Task requirements: Quote, with no changes, the lines that run from the top of the material to the line with "Aucun résumé de motion disponible.", both included.

Exercise material:
________
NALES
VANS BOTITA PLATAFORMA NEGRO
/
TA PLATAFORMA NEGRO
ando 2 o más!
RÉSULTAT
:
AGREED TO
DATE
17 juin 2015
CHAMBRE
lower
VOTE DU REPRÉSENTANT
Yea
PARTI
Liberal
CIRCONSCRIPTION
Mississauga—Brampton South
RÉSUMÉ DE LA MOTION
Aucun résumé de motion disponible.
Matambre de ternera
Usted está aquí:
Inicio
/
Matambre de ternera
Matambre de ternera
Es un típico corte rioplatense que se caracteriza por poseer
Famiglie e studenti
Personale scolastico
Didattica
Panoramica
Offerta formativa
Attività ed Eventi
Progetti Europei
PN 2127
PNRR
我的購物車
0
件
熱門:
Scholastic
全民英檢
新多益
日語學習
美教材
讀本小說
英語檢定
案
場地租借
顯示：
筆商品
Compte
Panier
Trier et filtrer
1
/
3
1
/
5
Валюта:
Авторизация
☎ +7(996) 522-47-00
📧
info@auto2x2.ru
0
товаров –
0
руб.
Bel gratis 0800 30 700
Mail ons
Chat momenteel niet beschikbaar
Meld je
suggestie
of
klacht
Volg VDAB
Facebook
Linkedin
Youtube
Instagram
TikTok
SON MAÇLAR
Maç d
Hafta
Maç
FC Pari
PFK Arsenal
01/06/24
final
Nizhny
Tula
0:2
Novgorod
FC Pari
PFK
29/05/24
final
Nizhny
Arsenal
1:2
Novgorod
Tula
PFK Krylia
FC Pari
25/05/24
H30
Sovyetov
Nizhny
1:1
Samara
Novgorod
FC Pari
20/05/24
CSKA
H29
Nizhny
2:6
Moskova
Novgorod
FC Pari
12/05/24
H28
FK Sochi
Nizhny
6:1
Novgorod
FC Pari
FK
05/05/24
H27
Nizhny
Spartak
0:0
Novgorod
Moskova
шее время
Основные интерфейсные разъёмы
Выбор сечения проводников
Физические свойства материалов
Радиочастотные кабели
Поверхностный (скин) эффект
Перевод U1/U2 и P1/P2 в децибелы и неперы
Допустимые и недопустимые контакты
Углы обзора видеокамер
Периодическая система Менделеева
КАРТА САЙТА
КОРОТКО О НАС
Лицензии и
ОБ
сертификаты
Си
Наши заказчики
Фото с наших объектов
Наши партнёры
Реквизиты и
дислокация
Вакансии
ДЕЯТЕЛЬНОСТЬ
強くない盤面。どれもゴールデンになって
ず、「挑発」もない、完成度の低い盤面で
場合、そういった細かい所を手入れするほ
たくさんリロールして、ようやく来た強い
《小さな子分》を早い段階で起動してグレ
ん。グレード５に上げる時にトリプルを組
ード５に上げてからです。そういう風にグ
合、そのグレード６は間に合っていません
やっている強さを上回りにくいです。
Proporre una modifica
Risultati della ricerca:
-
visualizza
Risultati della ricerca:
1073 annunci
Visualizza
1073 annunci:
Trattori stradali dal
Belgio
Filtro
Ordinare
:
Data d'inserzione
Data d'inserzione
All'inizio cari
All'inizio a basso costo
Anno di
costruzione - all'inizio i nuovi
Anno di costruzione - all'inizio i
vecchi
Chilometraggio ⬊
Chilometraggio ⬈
________
Expected answer:
NALES
VANS BOTITA PLATAFORMA NEGRO
/
TA PLATAFORMA NEGRO
ando 2 o más!
RÉSULTAT
:
AGREED TO
DATE
17 juin 2015
CHAMBRE
lower
VOTE DU REPRÉSENTANT
Yea
PARTI
Liberal
CIRCONSCRIPTION
Mississauga—Brampton South
RÉSUMÉ DE LA MOTION
Aucun résumé de motion disponible.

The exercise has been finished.